## [WHAT TO DO]
Report each line of the records below that holds the word "More".

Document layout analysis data
· · · · ·

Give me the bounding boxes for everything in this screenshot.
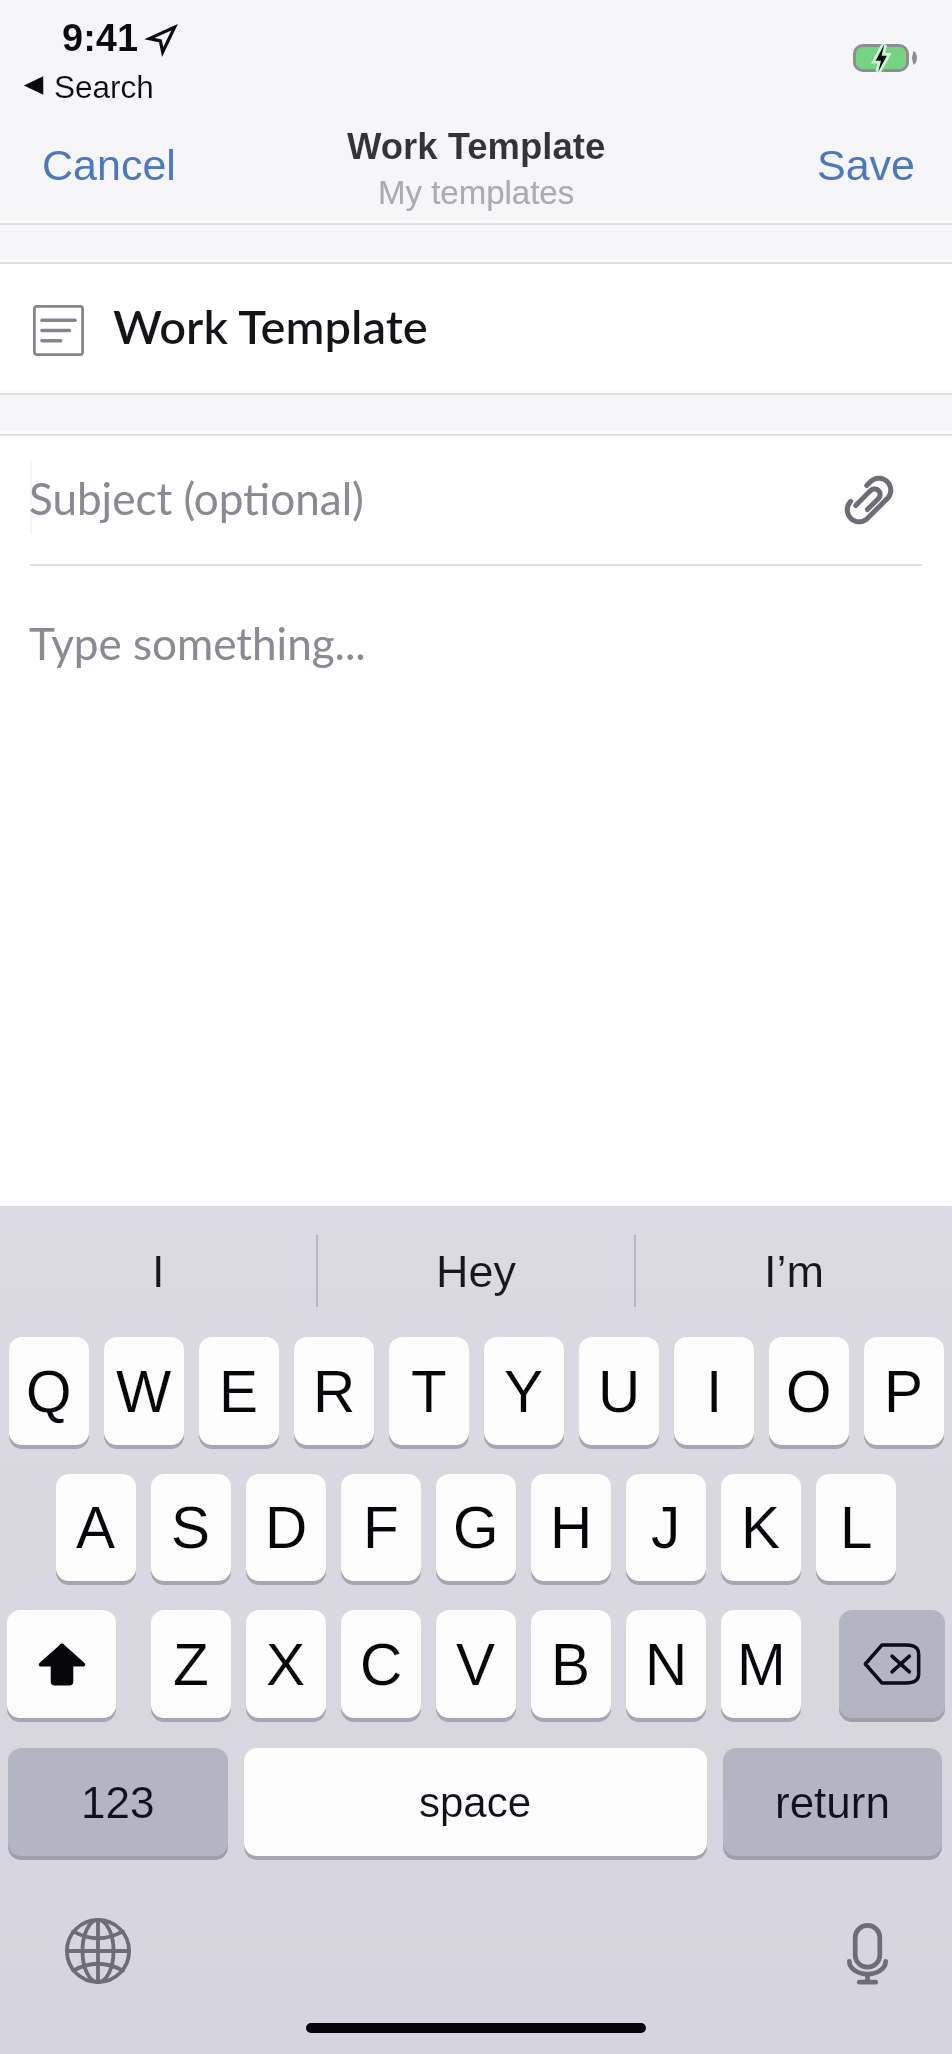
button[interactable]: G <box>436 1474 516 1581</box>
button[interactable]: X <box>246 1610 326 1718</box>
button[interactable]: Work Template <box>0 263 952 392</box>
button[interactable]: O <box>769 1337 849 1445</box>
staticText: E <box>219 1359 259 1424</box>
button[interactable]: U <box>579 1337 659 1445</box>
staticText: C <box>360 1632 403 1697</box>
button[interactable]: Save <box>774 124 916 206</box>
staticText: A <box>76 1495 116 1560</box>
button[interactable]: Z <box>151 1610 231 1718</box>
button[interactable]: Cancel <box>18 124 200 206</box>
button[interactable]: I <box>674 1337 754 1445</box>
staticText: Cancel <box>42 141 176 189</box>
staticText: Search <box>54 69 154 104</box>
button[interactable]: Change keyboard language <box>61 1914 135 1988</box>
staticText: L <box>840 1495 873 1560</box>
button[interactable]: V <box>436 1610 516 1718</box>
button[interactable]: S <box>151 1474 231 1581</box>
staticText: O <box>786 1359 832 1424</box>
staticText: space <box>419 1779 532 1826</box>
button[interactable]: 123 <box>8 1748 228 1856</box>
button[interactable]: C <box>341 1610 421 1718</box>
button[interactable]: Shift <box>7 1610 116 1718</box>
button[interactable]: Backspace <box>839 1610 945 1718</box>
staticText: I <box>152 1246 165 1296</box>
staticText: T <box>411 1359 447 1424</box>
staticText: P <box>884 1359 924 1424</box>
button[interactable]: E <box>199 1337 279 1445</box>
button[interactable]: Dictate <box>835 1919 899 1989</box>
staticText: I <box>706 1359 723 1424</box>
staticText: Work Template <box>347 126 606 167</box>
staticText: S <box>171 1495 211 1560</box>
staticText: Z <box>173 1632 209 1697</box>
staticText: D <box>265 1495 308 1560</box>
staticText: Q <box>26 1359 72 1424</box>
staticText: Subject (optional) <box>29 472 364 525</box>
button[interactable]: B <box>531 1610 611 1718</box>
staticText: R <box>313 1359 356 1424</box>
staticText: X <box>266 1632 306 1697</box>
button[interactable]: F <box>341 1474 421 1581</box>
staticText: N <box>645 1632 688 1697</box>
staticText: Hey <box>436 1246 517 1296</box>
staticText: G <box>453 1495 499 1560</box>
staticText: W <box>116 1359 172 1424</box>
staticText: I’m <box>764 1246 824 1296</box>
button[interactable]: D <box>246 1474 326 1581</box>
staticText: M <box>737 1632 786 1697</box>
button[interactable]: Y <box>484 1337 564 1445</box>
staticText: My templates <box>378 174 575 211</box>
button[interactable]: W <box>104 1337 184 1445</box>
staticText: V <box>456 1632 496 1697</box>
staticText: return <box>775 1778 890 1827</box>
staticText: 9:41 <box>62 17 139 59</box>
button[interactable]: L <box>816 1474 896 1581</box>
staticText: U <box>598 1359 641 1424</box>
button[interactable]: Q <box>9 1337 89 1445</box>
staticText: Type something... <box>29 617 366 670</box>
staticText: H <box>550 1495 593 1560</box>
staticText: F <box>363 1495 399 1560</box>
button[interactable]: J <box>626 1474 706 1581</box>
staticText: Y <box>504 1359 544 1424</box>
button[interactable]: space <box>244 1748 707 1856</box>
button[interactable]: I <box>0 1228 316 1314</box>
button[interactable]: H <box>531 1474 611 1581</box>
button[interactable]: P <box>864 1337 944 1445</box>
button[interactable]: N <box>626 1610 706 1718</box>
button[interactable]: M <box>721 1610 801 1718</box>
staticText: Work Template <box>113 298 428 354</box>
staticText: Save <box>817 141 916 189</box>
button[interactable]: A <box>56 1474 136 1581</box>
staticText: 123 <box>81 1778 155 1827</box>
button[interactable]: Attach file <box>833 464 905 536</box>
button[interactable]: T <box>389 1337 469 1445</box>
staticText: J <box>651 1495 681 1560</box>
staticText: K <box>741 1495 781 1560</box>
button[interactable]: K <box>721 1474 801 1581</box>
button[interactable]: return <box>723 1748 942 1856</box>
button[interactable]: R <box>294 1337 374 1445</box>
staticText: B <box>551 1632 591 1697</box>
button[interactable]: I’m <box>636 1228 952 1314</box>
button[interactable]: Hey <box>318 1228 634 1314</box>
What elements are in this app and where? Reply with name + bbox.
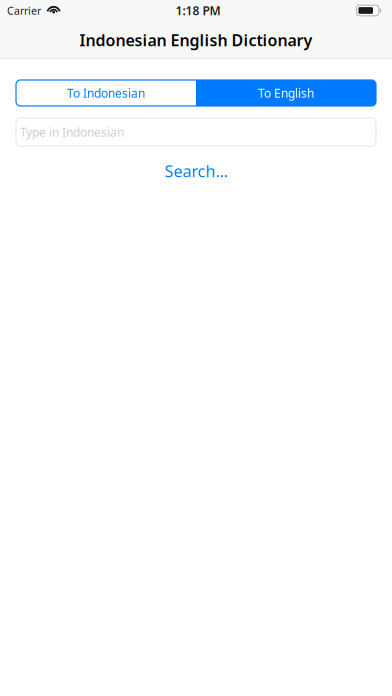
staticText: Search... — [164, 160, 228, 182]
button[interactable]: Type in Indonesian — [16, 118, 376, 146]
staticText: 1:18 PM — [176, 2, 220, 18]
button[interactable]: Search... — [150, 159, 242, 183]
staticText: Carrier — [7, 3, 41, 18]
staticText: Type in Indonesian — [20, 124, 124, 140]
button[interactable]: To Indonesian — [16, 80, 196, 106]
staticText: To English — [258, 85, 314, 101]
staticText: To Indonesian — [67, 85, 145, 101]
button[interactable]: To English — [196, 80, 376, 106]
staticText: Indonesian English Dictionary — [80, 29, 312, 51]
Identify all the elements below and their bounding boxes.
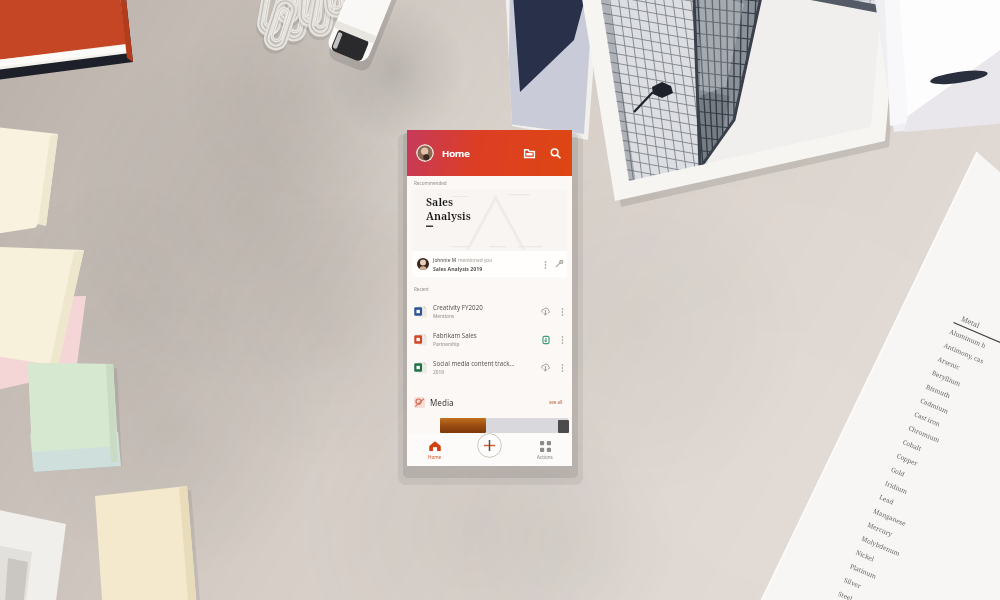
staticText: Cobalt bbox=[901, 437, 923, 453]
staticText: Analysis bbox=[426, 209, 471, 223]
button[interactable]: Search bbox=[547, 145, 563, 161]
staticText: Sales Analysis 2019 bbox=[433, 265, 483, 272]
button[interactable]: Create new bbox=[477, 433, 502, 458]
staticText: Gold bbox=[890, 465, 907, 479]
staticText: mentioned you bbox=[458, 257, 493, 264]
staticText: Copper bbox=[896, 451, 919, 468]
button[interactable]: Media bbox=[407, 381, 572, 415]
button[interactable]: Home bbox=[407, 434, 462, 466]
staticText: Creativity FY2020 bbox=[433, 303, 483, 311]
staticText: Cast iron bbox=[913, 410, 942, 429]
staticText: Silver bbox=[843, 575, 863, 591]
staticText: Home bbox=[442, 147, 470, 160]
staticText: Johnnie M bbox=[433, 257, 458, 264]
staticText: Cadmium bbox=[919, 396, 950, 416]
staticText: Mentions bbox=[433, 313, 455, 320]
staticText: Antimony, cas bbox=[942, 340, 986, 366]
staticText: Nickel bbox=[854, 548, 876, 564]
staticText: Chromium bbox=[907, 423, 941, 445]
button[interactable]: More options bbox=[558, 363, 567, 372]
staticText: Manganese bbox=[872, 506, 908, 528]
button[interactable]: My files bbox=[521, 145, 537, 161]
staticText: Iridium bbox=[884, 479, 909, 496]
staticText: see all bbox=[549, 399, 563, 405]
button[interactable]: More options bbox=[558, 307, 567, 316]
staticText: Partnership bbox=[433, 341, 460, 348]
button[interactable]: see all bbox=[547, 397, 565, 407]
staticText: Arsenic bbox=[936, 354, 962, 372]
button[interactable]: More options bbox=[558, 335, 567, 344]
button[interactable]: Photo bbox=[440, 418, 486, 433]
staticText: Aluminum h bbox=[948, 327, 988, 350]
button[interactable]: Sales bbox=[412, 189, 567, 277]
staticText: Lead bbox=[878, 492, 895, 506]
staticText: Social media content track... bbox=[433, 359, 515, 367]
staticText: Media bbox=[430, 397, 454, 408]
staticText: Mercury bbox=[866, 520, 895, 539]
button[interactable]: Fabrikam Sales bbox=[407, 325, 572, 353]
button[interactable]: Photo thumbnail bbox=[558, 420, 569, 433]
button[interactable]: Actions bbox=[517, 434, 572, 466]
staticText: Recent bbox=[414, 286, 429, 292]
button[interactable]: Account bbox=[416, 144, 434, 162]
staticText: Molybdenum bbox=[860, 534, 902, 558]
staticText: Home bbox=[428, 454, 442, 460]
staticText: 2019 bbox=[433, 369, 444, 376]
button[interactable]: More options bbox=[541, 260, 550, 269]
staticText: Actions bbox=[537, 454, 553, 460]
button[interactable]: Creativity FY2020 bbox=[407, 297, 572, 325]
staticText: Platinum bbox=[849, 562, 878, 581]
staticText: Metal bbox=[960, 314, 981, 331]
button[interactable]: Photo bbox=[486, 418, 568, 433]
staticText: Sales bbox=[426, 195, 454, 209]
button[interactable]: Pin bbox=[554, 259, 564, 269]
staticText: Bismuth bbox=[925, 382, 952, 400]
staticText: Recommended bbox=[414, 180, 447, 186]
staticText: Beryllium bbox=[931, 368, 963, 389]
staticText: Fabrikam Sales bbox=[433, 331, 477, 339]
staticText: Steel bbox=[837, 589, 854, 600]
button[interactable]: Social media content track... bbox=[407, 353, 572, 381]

· · · · ·

## [SOLUTION FOR THIS EXERCISE]
button[interactable]: More options bbox=[558, 363, 567, 372]
button[interactable]: More options bbox=[558, 307, 567, 316]
button[interactable]: More options bbox=[558, 335, 567, 344]
button[interactable]: More options bbox=[541, 260, 550, 269]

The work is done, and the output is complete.